Moore’s attraction to social media is easy to see and it’s a love that spawns from the very same thing that attracted her to the world of broadcast news in the first place—immediacy.
Moore’s first internship landed her in one of the most highly respected newsrooms in the country, but even the New York Times couldn’t compete with local news stations when it came to breaking the news first.
“I’d be sitting at the New York Times at like 5 o’clock and the same stories that our reporters were still working on were already on the news,” Moore said. “So I’m sitting there and even as an intern I’m just like, ‘Dang.’ Then I realized the immediacy of television.”
While the New York Times’ reporters were often able to provide a different angle to certain stories or gather new information that hadn’t been covered in the daily newscast, the fruits of their labor wouldn’t even be on display for the public to see until the next morning. It was simply too easy for the world of broadcast news to beat print publications to the punch.
That is, until digital media emerged.
Giving everyone the ability to share news immediately online, whether it’s through a digital publication or social media platforms, seemed to level the playing field in the race to have the latest breaking news.

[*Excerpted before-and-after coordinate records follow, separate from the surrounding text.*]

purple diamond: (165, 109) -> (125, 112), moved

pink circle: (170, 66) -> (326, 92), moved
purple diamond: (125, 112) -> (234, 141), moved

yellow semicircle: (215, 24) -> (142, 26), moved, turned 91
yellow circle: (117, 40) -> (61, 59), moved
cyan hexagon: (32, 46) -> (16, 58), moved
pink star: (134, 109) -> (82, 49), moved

For some reporters and anchors, the world of social media is still filled with tricky, slippery terrain and the difficulties of navigating your way through such a rapidly changing digital environment has forced some newscasters off the web and out of jobs.
That is far from the case for someone like Jovita who has embraced the world of digital and social media in a way that some may consider to be unprecedented for an Atlanta anchor.

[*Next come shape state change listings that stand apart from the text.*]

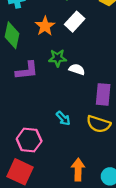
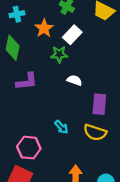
orange star: (45, 26) -> (44, 28), moved
green star: (58, 58) -> (59, 54), moved

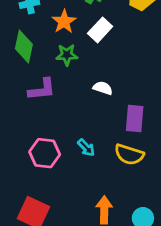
green star: (59, 54) -> (67, 55), moved
pink hexagon: (29, 148) -> (45, 153), moved

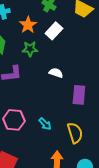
cyan arrow: (86, 148) -> (45, 124), moved
yellow semicircle: (129, 154) -> (75, 133), moved, turned -125

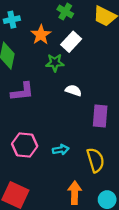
green star: (30, 49) -> (55, 63), moved
cyan arrow: (45, 124) -> (61, 150), turned -56

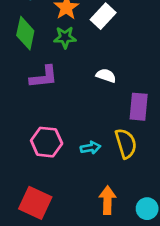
green star: (55, 63) -> (65, 37), moved
yellow semicircle: (95, 160) -> (126, 143), moved

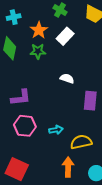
purple L-shape: (44, 77) -> (21, 98), moved
yellow semicircle: (126, 143) -> (81, 142), moved, turned -85

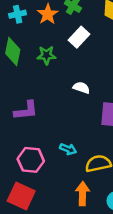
orange star: (39, 30) -> (48, 14), moved
pink hexagon: (25, 126) -> (31, 160), moved
cyan arrow: (56, 130) -> (68, 149), turned 32

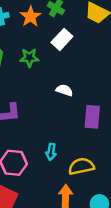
cyan arrow: (68, 149) -> (51, 152), turned 77

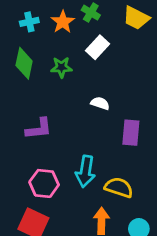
cyan arrow: (51, 152) -> (85, 171), size x1.6
yellow semicircle: (81, 166) -> (119, 187), turned 30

Many anchors have accounts on social media platforms but Moore is one of the few Atlanta anchors that has an unwavering presence online. So much so that even a fan page dedicate to Moore has emerged on Instagram.
But a social media presence isn’t just about fun and games. Moore explained that the digital world has also pushed everyone at WSB-TV to take their news coverage to “another level.”

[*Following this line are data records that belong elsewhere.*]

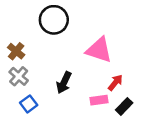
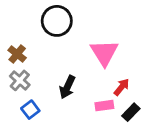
pink triangle: (99, 50) -> (104, 53), turned 40

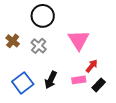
gray cross: (20, 80) -> (39, 46), moved
black arrow: (67, 87) -> (51, 80), moved
blue square: (30, 110) -> (23, 83), size x1.5

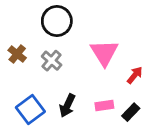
red arrow: (92, 66) -> (135, 75), moved

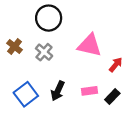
pink triangle: (104, 53) -> (90, 45), turned -45

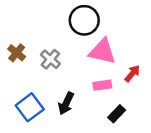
black circle: (49, 18) -> (84, 20), moved
pink rectangle: (90, 91) -> (102, 85), moved
black rectangle: (112, 97) -> (117, 114), moved

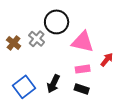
black circle: (84, 20) -> (57, 22), moved
gray cross: (50, 59) -> (37, 39), moved
black rectangle: (117, 114) -> (82, 89), moved, turned 64

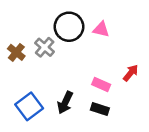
pink triangle: (83, 42) -> (101, 29), moved, size x0.6
pink rectangle: (83, 69) -> (101, 85), turned 32

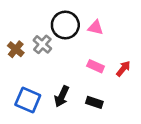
pink rectangle: (101, 85) -> (96, 66), moved
blue square: (29, 106) -> (28, 100), turned -30

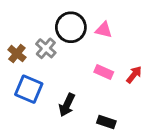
blue square: (28, 100) -> (29, 89), moved
black rectangle: (94, 102) -> (106, 122), moved

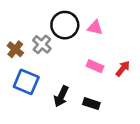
black rectangle: (106, 122) -> (91, 104), moved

“We realize now that everyone can get everything they need right here,” Moore said as she lifted up her cell phone. “And so I think we’ve done a good job of keeping up with technology and advancing it in some cases and just being on top of it. So it’s important to be engaged because we know our viewers have so many different sources and places where they can find their news. We have to be on top of it. We have to be engaged.”
It’s also changed just how much true free time reporters really have. Even when Moore is off the clock, she can’t be off the grid.
“I have to realize that if there’s something happening, I may not think I’m on the clock until 2 but if something is happening at 10 am or 11 am I have to be tuned in and I have to do my part on social media,” Moore explained. “The news anchor’s account can’t be silent all day.”
Moore’s account rarely is and it likely won’t be for quite some time.
Even when Moore finally decides to leave the anchor chair behind, she doesn’t plan on leaving WSB-TV or the city that she believes still has so much to offer.
“If you were going to be in a southern city, especially in the 90s, Atlanta was the place to be,” Moore said. “And for a southern city, Atlanta has always stood out as being very progressive and very metropolitan…there was no question that this was the city where I wanted to be. It was because of all those things—the culture, the history, the music, all of that. Even as a state Georgia has so much to offer…as a state we can offer the movie industry so many different settings and landscapes.”
And now, thanks to Moore and her many beloved colleagues, it can also offer a whole new generation of dedicated, entertaining and incredibly relatable newscasters.